Problem details: When you write out the material, keep every line exactly as it is.

####################

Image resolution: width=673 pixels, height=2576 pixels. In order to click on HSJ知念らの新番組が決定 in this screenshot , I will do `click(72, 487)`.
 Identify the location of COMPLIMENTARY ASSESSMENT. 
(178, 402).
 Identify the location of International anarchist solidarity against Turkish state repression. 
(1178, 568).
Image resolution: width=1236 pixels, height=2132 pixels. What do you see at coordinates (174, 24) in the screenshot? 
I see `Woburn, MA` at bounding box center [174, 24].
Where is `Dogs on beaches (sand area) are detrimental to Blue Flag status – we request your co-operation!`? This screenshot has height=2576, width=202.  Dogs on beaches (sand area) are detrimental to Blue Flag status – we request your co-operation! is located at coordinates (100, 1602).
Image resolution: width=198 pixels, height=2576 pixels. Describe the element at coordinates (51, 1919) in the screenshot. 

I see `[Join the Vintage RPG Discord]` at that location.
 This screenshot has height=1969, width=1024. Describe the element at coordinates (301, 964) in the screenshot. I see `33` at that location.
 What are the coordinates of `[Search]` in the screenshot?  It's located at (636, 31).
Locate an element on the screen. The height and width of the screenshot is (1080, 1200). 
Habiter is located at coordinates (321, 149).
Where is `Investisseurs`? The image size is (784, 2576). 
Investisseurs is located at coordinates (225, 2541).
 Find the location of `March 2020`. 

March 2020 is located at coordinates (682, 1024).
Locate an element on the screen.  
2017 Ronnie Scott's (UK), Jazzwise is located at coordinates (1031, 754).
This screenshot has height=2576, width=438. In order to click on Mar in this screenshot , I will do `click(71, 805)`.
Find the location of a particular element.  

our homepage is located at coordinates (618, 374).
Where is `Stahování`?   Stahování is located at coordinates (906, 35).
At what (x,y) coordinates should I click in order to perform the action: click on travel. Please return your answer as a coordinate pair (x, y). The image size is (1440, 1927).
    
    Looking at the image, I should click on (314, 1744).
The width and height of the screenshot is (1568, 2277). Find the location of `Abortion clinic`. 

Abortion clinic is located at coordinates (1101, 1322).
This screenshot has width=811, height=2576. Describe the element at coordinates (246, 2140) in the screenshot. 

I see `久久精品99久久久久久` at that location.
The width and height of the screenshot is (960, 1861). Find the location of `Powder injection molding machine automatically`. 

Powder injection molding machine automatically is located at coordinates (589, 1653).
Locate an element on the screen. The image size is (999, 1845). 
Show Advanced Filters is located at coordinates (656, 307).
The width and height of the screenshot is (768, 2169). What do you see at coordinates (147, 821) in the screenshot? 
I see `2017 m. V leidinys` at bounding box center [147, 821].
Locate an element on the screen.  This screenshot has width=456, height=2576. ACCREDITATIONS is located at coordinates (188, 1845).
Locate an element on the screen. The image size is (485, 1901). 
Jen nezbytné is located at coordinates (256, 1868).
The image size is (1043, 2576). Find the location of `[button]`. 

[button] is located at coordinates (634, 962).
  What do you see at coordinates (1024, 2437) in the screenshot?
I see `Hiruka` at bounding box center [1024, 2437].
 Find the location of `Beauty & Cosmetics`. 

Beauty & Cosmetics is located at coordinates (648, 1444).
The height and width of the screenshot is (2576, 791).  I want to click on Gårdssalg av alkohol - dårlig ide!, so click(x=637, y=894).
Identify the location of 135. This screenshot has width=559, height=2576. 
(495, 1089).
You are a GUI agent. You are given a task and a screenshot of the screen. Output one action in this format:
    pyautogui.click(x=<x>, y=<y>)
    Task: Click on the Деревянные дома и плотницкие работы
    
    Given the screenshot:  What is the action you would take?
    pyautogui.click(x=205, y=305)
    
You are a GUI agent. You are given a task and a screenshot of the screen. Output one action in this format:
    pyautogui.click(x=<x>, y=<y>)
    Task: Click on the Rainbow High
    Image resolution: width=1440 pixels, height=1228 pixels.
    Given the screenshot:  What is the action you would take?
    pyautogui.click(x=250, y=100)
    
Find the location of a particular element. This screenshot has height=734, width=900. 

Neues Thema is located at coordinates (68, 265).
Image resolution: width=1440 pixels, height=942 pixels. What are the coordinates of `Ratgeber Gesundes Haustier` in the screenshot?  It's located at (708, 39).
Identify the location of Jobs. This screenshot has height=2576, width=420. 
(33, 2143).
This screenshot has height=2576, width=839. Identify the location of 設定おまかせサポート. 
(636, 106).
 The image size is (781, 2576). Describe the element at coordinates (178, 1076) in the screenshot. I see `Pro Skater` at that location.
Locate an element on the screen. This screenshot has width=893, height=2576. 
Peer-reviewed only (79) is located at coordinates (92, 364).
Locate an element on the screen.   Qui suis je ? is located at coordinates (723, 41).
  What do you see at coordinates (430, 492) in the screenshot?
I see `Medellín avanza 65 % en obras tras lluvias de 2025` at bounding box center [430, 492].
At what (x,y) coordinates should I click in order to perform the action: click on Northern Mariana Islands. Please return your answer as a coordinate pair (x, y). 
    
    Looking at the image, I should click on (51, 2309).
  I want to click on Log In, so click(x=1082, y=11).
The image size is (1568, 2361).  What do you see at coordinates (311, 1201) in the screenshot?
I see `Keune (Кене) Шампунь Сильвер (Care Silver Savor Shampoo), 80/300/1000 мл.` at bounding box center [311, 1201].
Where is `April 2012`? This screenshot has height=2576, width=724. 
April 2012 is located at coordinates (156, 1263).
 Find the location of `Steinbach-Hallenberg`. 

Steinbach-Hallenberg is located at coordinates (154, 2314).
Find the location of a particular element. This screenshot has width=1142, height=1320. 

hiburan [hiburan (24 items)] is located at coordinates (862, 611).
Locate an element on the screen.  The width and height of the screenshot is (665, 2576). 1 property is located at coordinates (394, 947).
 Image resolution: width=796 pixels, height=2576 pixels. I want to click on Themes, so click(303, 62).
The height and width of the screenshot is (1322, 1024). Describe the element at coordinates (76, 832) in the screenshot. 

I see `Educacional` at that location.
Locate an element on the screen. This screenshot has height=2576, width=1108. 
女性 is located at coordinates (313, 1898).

####################

Solution to the exercise:
Image resolution: width=673 pixels, height=2576 pixels. In order to click on HSJ知念らの新番組が決定 in this screenshot , I will do `click(72, 487)`.
 Identify the location of COMPLIMENTARY ASSESSMENT. 
(178, 402).
 Identify the location of International anarchist solidarity against Turkish state repression. 
(1178, 568).
Image resolution: width=1236 pixels, height=2132 pixels. What do you see at coordinates (174, 24) in the screenshot? 
I see `Woburn, MA` at bounding box center [174, 24].
Where is `Dogs on beaches (sand area) are detrimental to Blue Flag status – we request your co-operation!`? This screenshot has height=2576, width=202.  Dogs on beaches (sand area) are detrimental to Blue Flag status – we request your co-operation! is located at coordinates (100, 1602).
Image resolution: width=198 pixels, height=2576 pixels. Describe the element at coordinates (51, 1919) in the screenshot. 

I see `[Join the Vintage RPG Discord]` at that location.
 This screenshot has height=1969, width=1024. Describe the element at coordinates (301, 964) in the screenshot. I see `33` at that location.
 What are the coordinates of `[Search]` in the screenshot?  It's located at (636, 31).
Locate an element on the screen. The height and width of the screenshot is (1080, 1200). 
Habiter is located at coordinates (321, 149).
Where is `Investisseurs`? The image size is (784, 2576). 
Investisseurs is located at coordinates (225, 2541).
 Find the location of `March 2020`. 

March 2020 is located at coordinates (682, 1024).
Locate an element on the screen.  
2017 Ronnie Scott's (UK), Jazzwise is located at coordinates (1031, 754).
This screenshot has height=2576, width=438. In order to click on Mar in this screenshot , I will do `click(71, 805)`.
Find the location of a particular element.  

our homepage is located at coordinates (618, 374).
Where is `Stahování`?   Stahování is located at coordinates (906, 35).
At what (x,y) coordinates should I click in order to perform the action: click on travel. Please return your answer as a coordinate pair (x, y). The image size is (1440, 1927).
    
    Looking at the image, I should click on (314, 1744).
The width and height of the screenshot is (1568, 2277). Find the location of `Abortion clinic`. 

Abortion clinic is located at coordinates (1101, 1322).
This screenshot has width=811, height=2576. Describe the element at coordinates (246, 2140) in the screenshot. 

I see `久久精品99久久久久久` at that location.
The width and height of the screenshot is (960, 1861). Find the location of `Powder injection molding machine automatically`. 

Powder injection molding machine automatically is located at coordinates (589, 1653).
Locate an element on the screen. The image size is (999, 1845). 
Show Advanced Filters is located at coordinates (656, 307).
The width and height of the screenshot is (768, 2169). What do you see at coordinates (147, 821) in the screenshot? 
I see `2017 m. V leidinys` at bounding box center [147, 821].
Locate an element on the screen.  This screenshot has width=456, height=2576. ACCREDITATIONS is located at coordinates (188, 1845).
Locate an element on the screen. The image size is (485, 1901). 
Jen nezbytné is located at coordinates (256, 1868).
The image size is (1043, 2576). Find the location of `[button]`. 

[button] is located at coordinates (634, 962).
  What do you see at coordinates (1024, 2437) in the screenshot?
I see `Hiruka` at bounding box center [1024, 2437].
 Find the location of `Beauty & Cosmetics`. 

Beauty & Cosmetics is located at coordinates (648, 1444).
The height and width of the screenshot is (2576, 791).  I want to click on Gårdssalg av alkohol - dårlig ide!, so click(x=637, y=894).
Identify the location of 135. This screenshot has width=559, height=2576. 
(495, 1089).
You are a GUI agent. You are given a task and a screenshot of the screen. Output one action in this format:
    pyautogui.click(x=<x>, y=<y>)
    Task: Click on the Деревянные дома и плотницкие работы
    
    Given the screenshot:  What is the action you would take?
    pyautogui.click(x=205, y=305)
    
You are a GUI agent. You are given a task and a screenshot of the screen. Output one action in this format:
    pyautogui.click(x=<x>, y=<y>)
    Task: Click on the Rainbow High
    Image resolution: width=1440 pixels, height=1228 pixels.
    Given the screenshot:  What is the action you would take?
    pyautogui.click(x=250, y=100)
    
Find the location of a particular element. This screenshot has height=734, width=900. 

Neues Thema is located at coordinates (68, 265).
Image resolution: width=1440 pixels, height=942 pixels. What are the coordinates of `Ratgeber Gesundes Haustier` in the screenshot?  It's located at (708, 39).
Identify the location of Jobs. This screenshot has height=2576, width=420. 
(33, 2143).
This screenshot has height=2576, width=839. Identify the location of 設定おまかせサポート. 
(636, 106).
 The image size is (781, 2576). Describe the element at coordinates (178, 1076) in the screenshot. I see `Pro Skater` at that location.
Locate an element on the screen. This screenshot has width=893, height=2576. 
Peer-reviewed only (79) is located at coordinates (92, 364).
Locate an element on the screen.   Qui suis je ? is located at coordinates (723, 41).
  What do you see at coordinates (430, 492) in the screenshot?
I see `Medellín avanza 65 % en obras tras lluvias de 2025` at bounding box center [430, 492].
At what (x,y) coordinates should I click in order to perform the action: click on Northern Mariana Islands. Please return your answer as a coordinate pair (x, y). 
    
    Looking at the image, I should click on (51, 2309).
  I want to click on Log In, so click(x=1082, y=11).
The image size is (1568, 2361).  What do you see at coordinates (311, 1201) in the screenshot?
I see `Keune (Кене) Шампунь Сильвер (Care Silver Savor Shampoo), 80/300/1000 мл.` at bounding box center [311, 1201].
Where is `April 2012`? This screenshot has height=2576, width=724. 
April 2012 is located at coordinates (156, 1263).
 Find the location of `Steinbach-Hallenberg`. 

Steinbach-Hallenberg is located at coordinates (154, 2314).
Find the location of a particular element. This screenshot has width=1142, height=1320. 

hiburan [hiburan (24 items)] is located at coordinates (862, 611).
Locate an element on the screen.  The width and height of the screenshot is (665, 2576). 1 property is located at coordinates (394, 947).
 Image resolution: width=796 pixels, height=2576 pixels. I want to click on Themes, so click(303, 62).
The height and width of the screenshot is (1322, 1024). Describe the element at coordinates (76, 832) in the screenshot. 

I see `Educacional` at that location.
Locate an element on the screen. This screenshot has height=2576, width=1108. 
女性 is located at coordinates (313, 1898).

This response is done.